Although the transfemoral approach is considered as a first line therapy, many cardiac surgeons believe that the two delivery methods cannot be compared head-to-head since patients who need the transapical approach inherently belong to a higher risk category. With presentation of unfavorable data for the transapical procedure, we look forward to the evolution of the two delivery methods in the real world setting.
Patient selection will also play a critical role in the device’s penetration as the risk boundaries become hazy. The patients in the high risk category are inherently so weak that it acts as a deterrent to long-term survival and improved functionality. As a result, researchers believe that physicians should perform a thorough analysis while selecting the appropriate patient.
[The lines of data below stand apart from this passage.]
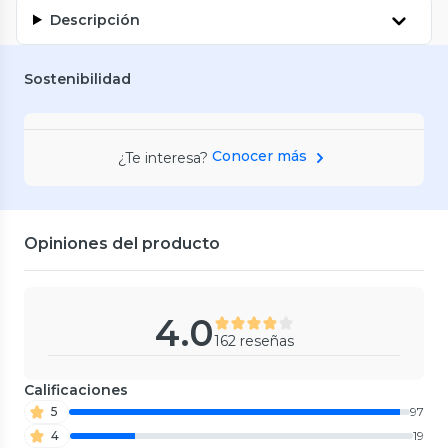
Descripción
Sostenibilidad
Conocer más
¿Te interesa?
Opiniones del producto
4.0
162 reseñas
Calificaciones
5
97
4
19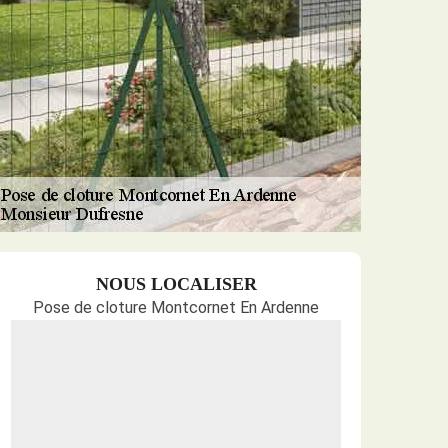
NOUS LOCALISER
Pose de cloture Montcornet En Ardenne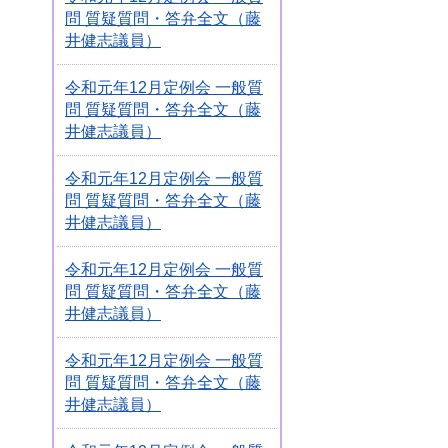
問 質疑質問・答弁全文（藤
井健志議員）
令和元年12月定例会 一般質
問 質疑質問・答弁全文（藤
井健志議員）
令和元年12月定例会 一般質
問 質疑質問・答弁全文（藤
井健志議員）
令和元年12月定例会 一般質
問 質疑質問・答弁全文（藤
井健志議員）
令和元年12月定例会 一般質
問 質疑質問・答弁全文（藤
井健志議員）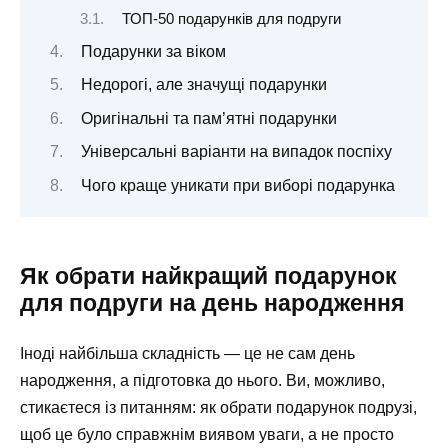
ТОП-50 подарунків для подруги
Подарунки за віком
Недорогі, але значущі подарунки
Оригінальні та пам’ятні подарунки
Універсальні варіанти на випадок поспіху
Чого краще уникати при виборі подарунка
Як обрати найкращий подарунок
для подруги на день народження
Іноді найбільша складність — це не сам день
народження, а підготовка до нього. Ви, можливо,
стикаєтеся із питанням: як обрати подарунок подрузі,
щоб це було справжнім виявом уваги, а не просто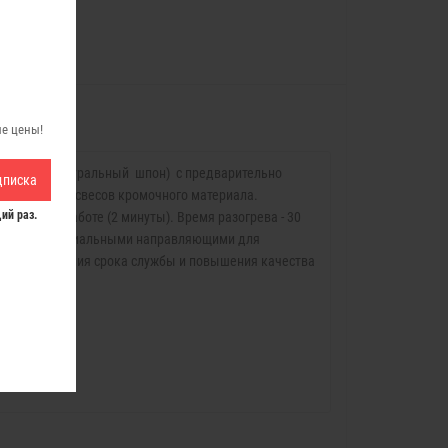
ые цены!
еламин, натуральный шпон) с предварительно
дписка
одрезателем свесов кромочного материала.
ий раз.
отовка к работе (2 минуты). Время разогрева - 30
хностью и специальными направляющими для
для увеличения срока службы и повышения качества
ти станка.
туры.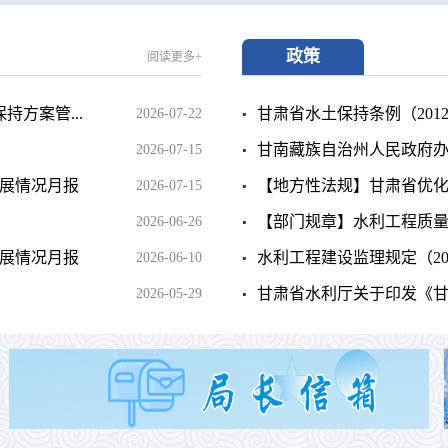
政策
阅读更多+
方案管...
甘肃省水土保持条例（2012
2026-07-22
甘南藏族自治州人民政府办公
2026-07-15
进展情况月报
【地方性法规】甘肃省优化营商
2026-07-15
【部门规章】水利工程质量事故
2026-06-26
进展情况月报
水利工程建设监理规定（20
2026-06-10
甘肃省水利厅关于印发《甘肃
2026-05-29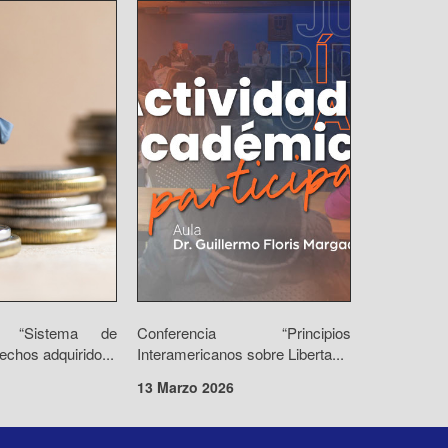
io “Sistema de
Conferencia “Principios
echos adquirido...
Interamericanos sobre Liberta...
13 Marzo 2026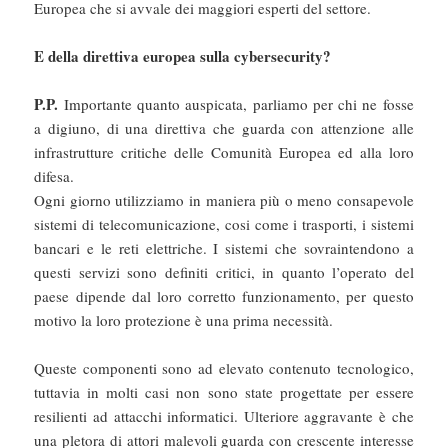
Europea che si avvale dei maggiori esperti del settore.
E della direttiva europea sulla cybersecurity?
P.P.
Importante quanto auspicata, parliamo per chi ne fosse
a digiuno, di una direttiva che guarda con attenzione alle
infrastrutture critiche delle Comunità Europea ed alla loro
difesa.
Ogni giorno utilizziamo in maniera più o meno consapevole
sistemi di telecomunicazione, cosi come i trasporti, i sistemi
bancari e le reti elettriche. I sistemi che sovraintendono a
questi servizi sono definiti critici, in quanto l’operato del
paese dipende dal loro corretto funzionamento, per questo
motivo la loro protezione è una prima necessità.
Queste componenti sono ad elevato contenuto tecnologico,
tuttavia in molti casi non sono state progettate per essere
resilienti ad attacchi informatici. Ulteriore aggravante è che
una pletora di attori malevoli guarda con crescente interesse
Besides, the spread of this treatment procedure requires active support and cooperation from the physician community at large. In June 2011, the ACC and the STS published a consensus document that advocated the need of team work from cardiologists, interventional cardiologists, cardiac surgeons, noninvasive and heart failure cardiologists, echocardiographers, cardiac imaging specialists and cardiac anesthesiologists. The document also backed the necessity of the procedures to be performed in specialized centers where proper training of the physicians and staff is significant.
Widespread rollout of TAVR will depend on the physicians’ learning curve. A study (conducted with 44 patients as part of the Partner trial) published in the December issue of the Journal of ACC found that physicians may have to perform 30 cases before they attain the desired level of proficiency.
Who Will Win the Race?
Although the TAVR procedure is not without its shortcomings, as seen above, close scrutiny of the procedures performed and proper selection of patients are crucial for best results. The MedTech players are all keen to have their fingers in the TAVR pie, a fact that bespeaks of the economic potential of this specialized, state-of-the-art procedure.
These devices are priced at a hefty premium to conventional surgical valves. For example, Sapien has a price tag of $30,000, way above any surgically implanted valve. However, the prevailing economic uncertainty and the adoption of austerity measures would force the players to increasingly compete on price.
Among so many players vying for a share of the TAVR market, we believe Edwards is in an advantageous position compared to its peers. Until recently, Edwards was the only player in the European market with a transapical procedure (approximately half of total volume) and was enjoying 100% of the market share. Although competition in this space is set to intensify with new products such as JenaValve and Acurate TA waiting in the wings, we believe Edwards with its rich experience of more than four years is well poised to take on the competition.
On the transfemoral side, Medtronic’s CoreValve had a larger share before the introduction of Edwards’ Sapien XT. While the former still has its edge, Edwards is working on closing the gap.
The current scenario in the US market is congenial for Edwards given the head-start it enjoys compared to Medtronic. The latter is still a couple of years away from launching its product, CoreValve, in 2014. By that time Edwards will also be ready to compete with its next generation Sapien XT valve and, on top of it, with more than two years of experience.
Acknowledging the shortcomings of TAVR, we expect the technology to nonetheless succeed in deepening its penetration level. However, the developmental path will involve several modifications and check points, which we believe is only the right thing to do given the severity of the disease and human life at stake.